If the distortions behind this campaign are not exposed, members of Congress will effectively be misled into allowing corporate executives near-unlimited power to drown-out the voice of shareholders. Fortunately, there is time for Congress to avoid making this mistake. 

{mosads}Recently, legislation (HR 4015, the so-called Corporate Governance Reform and Transparency Act) passed in the U.S. House of Representatives will allow corporations to inhibit the distribution to shareholders of any report or opinion with which they disagree. This would be done primarily by using as an excuse the “reform” of the proxy advisory industry, which provides data, analytics, reports, and recommendations on important issues that will be voted on by institutional investors on behalf of their shareowner clients who have financial interests in these companies. This proposed reform is now being debated in the U.S. Senate. If Washington’s powerful business lobbies’ get their way, Americans nationwide should be deeply concerned that the institutional investor firms who manage their money will lose their access to the independent analysis that now helps inform their voice in company decisions, and that the significant progress made in corporate accountability over the past 30 years will be rolled back.

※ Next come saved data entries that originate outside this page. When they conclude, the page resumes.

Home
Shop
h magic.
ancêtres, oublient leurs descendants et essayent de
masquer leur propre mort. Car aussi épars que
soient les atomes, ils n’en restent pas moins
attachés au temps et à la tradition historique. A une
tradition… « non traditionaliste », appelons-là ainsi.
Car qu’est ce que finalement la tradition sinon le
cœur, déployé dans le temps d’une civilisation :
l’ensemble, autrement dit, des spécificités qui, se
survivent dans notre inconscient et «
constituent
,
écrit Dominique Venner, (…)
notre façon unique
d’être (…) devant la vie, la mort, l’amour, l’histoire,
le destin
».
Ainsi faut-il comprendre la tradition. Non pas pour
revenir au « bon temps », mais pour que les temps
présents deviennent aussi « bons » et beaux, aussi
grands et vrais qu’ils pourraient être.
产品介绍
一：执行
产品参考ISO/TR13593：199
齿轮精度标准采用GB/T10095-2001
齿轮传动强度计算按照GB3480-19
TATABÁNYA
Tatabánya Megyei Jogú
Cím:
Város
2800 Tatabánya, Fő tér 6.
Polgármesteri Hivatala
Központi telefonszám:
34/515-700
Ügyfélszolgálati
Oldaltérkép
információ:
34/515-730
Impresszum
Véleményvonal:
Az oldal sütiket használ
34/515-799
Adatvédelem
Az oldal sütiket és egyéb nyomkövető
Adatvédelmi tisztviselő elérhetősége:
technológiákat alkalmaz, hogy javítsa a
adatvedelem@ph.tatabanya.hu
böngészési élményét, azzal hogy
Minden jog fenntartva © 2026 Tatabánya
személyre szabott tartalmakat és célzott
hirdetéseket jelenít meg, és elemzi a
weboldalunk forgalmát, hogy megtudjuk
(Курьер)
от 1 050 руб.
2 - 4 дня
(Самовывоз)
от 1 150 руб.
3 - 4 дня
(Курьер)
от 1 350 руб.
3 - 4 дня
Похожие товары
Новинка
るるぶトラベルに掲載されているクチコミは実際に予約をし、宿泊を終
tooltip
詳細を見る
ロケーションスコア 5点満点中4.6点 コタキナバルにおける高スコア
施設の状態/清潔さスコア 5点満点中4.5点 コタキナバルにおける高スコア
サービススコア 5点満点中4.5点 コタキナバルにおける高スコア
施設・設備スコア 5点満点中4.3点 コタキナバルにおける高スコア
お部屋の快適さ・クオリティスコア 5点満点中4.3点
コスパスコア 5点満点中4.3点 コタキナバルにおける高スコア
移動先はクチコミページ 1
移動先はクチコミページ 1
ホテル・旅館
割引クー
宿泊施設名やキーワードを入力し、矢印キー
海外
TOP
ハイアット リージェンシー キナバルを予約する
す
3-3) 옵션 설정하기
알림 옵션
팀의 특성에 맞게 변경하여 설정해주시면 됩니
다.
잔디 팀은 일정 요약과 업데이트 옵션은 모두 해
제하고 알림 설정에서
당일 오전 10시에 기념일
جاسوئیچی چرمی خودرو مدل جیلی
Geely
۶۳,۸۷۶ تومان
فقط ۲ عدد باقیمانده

Proxy advisers are not well known, but they are vital to corporate responsibility, and their role is valued by the investment companies who help American workers reach their financial goals while, concurrently, mitigating portfolio risks. Many companies seeking to build shareholder value through good governance also value the work of ISS, which, as an organization that is neither partisan nor activist nor engaged in advocacy work, overwhelmingly recommends in favor of the position of corporate management. Still, we are proud of the work we do to shine a light on the minority of corporate policies and practices most in need of transparency and perspective.  Prior to the founding of Institutional Shareholders Services (ISS) in 1985, many investors failed to vote their shares and others routinely voted in lock-step with corporate management. Angered by the era’s wave of strong-arm tactics, executive compensation excesses, and company meltdowns, institutional investors recognized ISS’ important role in providing them with the tools and unbiased information required to vote their shares in an informed and responsible fashion.

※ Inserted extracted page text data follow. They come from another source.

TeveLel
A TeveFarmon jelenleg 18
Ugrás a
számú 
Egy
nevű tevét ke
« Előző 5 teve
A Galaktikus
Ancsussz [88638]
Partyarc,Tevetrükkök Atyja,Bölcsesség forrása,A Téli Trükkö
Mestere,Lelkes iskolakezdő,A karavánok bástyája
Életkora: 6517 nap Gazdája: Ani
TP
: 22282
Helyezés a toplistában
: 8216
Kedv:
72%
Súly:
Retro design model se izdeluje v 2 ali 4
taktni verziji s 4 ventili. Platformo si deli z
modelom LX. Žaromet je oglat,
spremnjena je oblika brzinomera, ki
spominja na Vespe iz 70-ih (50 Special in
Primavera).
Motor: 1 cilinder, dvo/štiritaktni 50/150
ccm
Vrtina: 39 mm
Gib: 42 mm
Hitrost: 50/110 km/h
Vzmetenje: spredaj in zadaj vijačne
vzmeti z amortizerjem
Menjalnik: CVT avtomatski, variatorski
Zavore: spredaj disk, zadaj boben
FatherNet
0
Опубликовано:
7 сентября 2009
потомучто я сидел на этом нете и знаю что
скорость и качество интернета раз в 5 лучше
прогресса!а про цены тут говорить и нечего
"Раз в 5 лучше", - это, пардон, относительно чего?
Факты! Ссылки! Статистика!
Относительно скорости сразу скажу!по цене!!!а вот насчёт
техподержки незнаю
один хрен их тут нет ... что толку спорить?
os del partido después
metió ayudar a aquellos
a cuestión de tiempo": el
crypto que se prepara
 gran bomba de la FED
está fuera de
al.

The proposed legislation in Congress would harm many hard working Americans across the country who invest their retirement dollars in public companies, by depriving the institutional investors who represent them of the unbiased information that helps them make informed decisions. For example, The Council of Institutional Investors, on behalf of its public, labor, and corporate employee benefit fund members – whose assets collectively exceed $3 trillion – has called the bill an “overreach” and “a solution in search of a problem.” The legislation is an attempt to fix a problem that does not exist.

In addition, the Securities and Exchange Commission has long taken the position that proxy advisory firms should be regulated as fiduciary investment advisers, and the U.S. Department of Labor recently confirmed that proxy advisers provide fiduciary investment advice. ISS is SEC-regulated under the Investment Advisers Act of 1940, which mandates a fiduciary responsibility for ISS on behalf of its clients. 

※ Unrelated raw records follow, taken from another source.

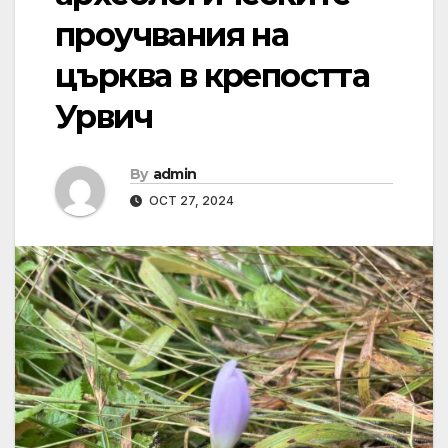
проучвания на
църква в крепостта
Урвич
By
admin
OCT 27, 2024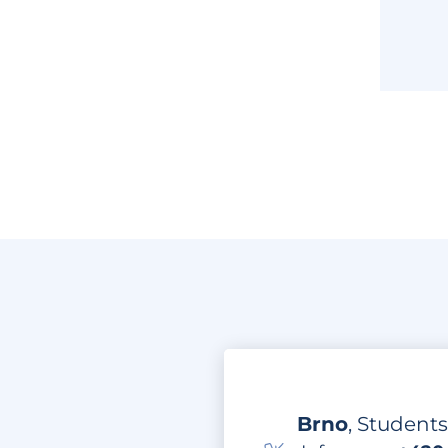
Brno
, Students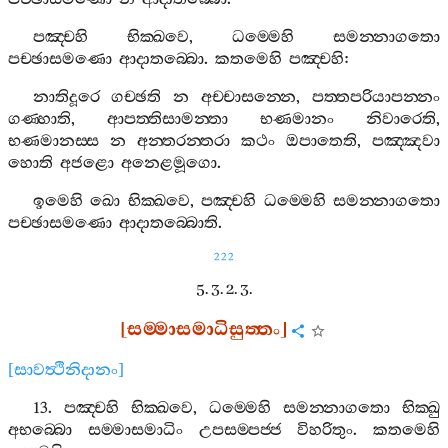
පඤ‍්චහි
භික‍්ඛවෙ
,
ධම‍්මෙහි
සමන‍්නාගතො
පච‍්ඡාසමණො
ආදාතබ‍්බො
.
කතමෙහි
පඤ‍්චහි
:
නාතිදූරෙ
ගච‍්ඡති
න
අච‍්චාසන‍්නෙ
,
පත‍්තපරියාපන‍්නං
ගණ‍්හාති
,
ආපත‍්තිසාමන‍්තා
භණමානං
නිවාරෙති
,
භණමානස‍්ස
න
අන‍්තරන‍්තරා
කථං
ඔපාතෙති
,
පඤ‍්ඤවා
හොති
අජළො
අනෙළමූගො
.
ඉමෙහි
ඛො
භික‍්ඛවෙ
,
පඤ‍්චහි
ධම‍්මෙහි
සමන‍්නාගතො
පච‍්ඡාසමණො
ආදාතබ‍්බොති
.
222
5. 3. 2. 3.
[
සම‍්මාසමාධිසුත‍්තං
]
[
සාවත්‍ථිනිදානං
]
13.
පඤ‍්චහි
භික‍්ඛවෙ
,
ධම‍්මෙහි
සමන‍්නාගතො
භික‍්ඛු
අභබ‍්බො
සම‍්මාසමාධිං
උපසම‍්පජ‍්ජ
විහරිතුං
.
කතමෙහි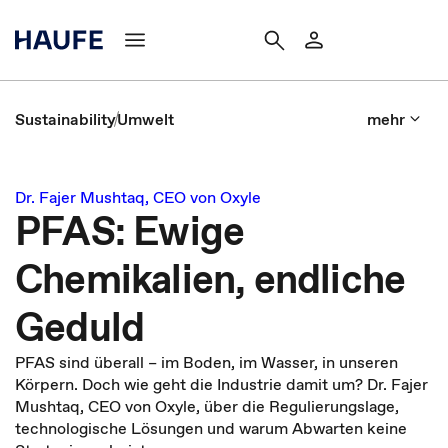
Sustainability
Umwelt
mehr
Dr. Fajer Mushtaq, CEO von Oxyle
PFAS: Ewige
Chemikalien, endliche
Geduld
PFAS sind überall – im Boden, im Wasser, in unseren
Körpern. Doch wie geht die Industrie damit um? Dr. Fajer
Mushtaq, CEO von Oxyle, über die Regulierungslage,
technologische Lösungen und warum Abwarten keine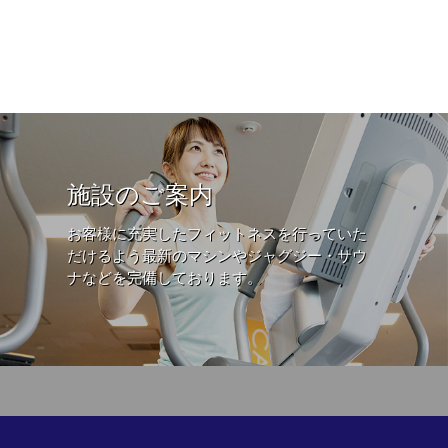
施設のご案内
お客様に充実したフィットネスを行っていた
だけるよう最新のマシンやジャグジー・サウ
ナなどを完備しております。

While the corporate special interests are on one side of this issue, supported by, amongst others, a group misleadingly called “Main Street Investors Coalition”, united in opposition are real investors like large public sector pension fund managers, the National Conference on Public Employee Retirement Systems, AFSCME, and others. Many state treasurers and comptrollers are also opposed, along with the non-partisan and widely respected Consumer Federation of America.

This proposed legislation will shatter the long-standing fiduciary bond and existing regulatory regime to which we are subject in favor of a new set of unnecessary regulations that prioritize corporate managers’ interests over those of shareholders. In short, it is a bad policy, pitched to Congress under false pretenses, and unless our lawmakers want to take away the voice and rights of shareholders and investors as true owners of the companies, it should be defeated.

Gary Retelny is president & CEO of Institutional Shareholder Services Inc.